───── TASK DATA ─────

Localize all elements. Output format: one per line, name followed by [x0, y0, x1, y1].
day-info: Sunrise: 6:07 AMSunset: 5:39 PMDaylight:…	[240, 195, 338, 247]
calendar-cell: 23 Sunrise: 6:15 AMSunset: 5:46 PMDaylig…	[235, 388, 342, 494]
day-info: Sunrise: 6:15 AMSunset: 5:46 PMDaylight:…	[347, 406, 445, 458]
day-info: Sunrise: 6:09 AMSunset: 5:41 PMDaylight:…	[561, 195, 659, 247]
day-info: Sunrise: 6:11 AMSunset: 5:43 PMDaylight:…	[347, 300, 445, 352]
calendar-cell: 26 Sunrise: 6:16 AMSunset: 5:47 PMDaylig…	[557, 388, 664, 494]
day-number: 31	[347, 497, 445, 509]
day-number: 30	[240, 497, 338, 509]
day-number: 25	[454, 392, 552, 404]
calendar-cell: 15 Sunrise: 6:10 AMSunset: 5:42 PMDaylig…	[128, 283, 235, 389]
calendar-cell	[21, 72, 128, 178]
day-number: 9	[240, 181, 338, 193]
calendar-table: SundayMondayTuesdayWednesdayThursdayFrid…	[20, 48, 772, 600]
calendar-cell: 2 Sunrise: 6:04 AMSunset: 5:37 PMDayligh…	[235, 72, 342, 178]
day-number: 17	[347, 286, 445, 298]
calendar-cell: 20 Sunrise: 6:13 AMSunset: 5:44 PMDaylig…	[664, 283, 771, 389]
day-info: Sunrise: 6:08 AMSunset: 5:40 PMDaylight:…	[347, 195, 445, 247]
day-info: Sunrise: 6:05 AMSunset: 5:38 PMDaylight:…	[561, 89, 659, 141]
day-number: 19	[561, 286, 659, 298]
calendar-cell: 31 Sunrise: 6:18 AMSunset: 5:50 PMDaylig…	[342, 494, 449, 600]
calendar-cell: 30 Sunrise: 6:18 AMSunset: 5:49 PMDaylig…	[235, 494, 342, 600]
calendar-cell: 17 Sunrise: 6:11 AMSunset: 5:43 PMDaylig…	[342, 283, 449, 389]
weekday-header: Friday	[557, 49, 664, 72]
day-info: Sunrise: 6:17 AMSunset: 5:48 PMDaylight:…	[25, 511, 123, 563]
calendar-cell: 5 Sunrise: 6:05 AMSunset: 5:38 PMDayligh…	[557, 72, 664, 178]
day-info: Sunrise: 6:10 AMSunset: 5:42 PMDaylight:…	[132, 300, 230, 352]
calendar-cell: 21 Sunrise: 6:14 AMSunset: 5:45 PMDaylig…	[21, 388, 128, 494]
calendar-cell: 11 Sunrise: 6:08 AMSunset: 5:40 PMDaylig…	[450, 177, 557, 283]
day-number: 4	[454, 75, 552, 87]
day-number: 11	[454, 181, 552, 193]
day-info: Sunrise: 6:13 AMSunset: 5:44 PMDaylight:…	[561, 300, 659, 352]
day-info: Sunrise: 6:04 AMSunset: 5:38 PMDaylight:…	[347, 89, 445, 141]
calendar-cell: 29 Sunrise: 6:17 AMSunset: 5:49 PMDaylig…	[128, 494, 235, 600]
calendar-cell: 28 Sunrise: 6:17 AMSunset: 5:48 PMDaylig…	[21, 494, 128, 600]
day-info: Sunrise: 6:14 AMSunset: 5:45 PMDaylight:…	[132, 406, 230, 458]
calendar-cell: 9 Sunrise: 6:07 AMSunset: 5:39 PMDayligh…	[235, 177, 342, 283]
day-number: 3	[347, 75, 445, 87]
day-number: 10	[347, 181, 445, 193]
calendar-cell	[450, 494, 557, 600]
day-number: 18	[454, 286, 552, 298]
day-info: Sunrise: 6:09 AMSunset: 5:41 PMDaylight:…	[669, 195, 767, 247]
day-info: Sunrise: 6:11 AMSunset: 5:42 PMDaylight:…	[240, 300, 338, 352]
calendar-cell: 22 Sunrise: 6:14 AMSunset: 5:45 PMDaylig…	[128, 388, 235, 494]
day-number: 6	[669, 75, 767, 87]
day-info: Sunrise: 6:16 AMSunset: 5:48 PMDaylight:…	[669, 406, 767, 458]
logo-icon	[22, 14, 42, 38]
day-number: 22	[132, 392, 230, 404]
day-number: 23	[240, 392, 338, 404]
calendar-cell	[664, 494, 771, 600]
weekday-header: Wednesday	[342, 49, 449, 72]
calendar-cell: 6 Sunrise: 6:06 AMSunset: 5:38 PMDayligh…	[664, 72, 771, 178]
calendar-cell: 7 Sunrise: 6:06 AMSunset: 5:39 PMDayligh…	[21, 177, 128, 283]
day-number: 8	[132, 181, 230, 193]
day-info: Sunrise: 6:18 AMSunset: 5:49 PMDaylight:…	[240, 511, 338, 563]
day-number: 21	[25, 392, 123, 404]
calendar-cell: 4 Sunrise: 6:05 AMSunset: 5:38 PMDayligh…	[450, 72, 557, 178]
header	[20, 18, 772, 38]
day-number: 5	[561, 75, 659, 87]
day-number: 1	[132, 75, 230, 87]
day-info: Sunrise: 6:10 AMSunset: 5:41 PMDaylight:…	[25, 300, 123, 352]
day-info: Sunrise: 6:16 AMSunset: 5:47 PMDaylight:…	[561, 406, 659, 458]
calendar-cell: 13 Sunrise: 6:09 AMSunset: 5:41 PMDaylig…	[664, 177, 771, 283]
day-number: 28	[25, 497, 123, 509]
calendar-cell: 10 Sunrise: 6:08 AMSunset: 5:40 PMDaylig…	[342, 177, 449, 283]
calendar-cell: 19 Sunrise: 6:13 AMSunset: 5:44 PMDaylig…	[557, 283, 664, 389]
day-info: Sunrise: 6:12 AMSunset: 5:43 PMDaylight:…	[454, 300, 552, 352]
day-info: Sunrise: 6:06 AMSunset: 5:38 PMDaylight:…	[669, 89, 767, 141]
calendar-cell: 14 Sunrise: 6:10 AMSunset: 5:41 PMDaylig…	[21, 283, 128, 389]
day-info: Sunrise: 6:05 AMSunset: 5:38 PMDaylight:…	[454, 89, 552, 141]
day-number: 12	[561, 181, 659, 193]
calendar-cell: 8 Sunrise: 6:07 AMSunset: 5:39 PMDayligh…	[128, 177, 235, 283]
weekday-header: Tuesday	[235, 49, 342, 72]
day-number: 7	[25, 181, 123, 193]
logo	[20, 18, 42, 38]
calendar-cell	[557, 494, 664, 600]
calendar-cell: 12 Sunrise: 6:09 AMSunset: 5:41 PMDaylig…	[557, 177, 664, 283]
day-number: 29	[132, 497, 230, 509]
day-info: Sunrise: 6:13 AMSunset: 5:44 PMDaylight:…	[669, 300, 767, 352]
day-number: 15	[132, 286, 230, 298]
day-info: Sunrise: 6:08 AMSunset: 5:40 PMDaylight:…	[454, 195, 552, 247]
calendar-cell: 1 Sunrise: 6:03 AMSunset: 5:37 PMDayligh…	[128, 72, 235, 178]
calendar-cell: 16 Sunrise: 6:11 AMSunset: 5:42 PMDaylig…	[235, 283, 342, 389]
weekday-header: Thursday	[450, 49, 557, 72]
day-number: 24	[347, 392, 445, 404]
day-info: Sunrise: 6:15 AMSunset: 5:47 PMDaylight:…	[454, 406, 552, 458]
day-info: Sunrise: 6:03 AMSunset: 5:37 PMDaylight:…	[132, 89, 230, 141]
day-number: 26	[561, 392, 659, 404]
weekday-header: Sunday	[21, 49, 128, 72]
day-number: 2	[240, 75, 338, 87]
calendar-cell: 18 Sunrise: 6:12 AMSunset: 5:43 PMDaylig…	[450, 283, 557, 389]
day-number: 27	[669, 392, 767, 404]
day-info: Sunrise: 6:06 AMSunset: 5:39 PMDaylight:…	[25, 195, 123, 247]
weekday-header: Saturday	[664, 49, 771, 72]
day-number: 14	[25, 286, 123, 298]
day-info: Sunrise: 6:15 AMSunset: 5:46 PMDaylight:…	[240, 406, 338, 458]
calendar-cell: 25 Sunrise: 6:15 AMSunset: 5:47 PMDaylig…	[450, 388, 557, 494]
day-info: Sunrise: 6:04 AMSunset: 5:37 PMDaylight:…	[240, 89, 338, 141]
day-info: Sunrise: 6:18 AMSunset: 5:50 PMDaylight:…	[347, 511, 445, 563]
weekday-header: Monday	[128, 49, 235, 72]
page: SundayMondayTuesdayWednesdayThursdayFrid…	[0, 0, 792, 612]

─────

→ **WHAT THE TASK REQUIRES**: The total wanted is the number of lines in the entries above that contain "header". Give it alone.

→ **ANSWER**: 8